§ EXERCISE: Without the pictures, output the records below exactly as they are.

§ INPUT MATERIAL:
====
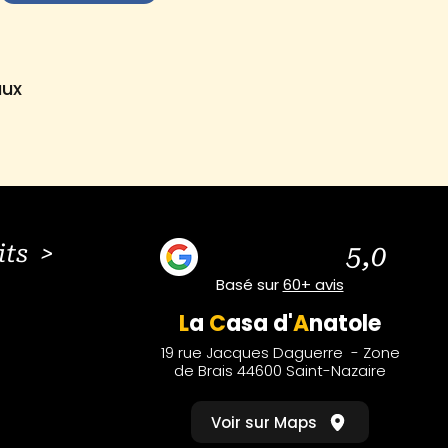
aux
its >
5,0
Basé sur
60+ avis
L
a
C
asa
d'
A
natole
19 rue Jacques Daguerre - Zone
de Brais 44600 Saint-Nazaire
Voir sur Maps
====
§ RESPONSE TO THE EXERCISE:
aux
its >
5,0
Basé sur
60+ avis
L
a
C
asa
d'
A
natole
19 rue Jacques Daguerre - Zone
de Brais 44600 Saint-Nazaire
Voir sur Maps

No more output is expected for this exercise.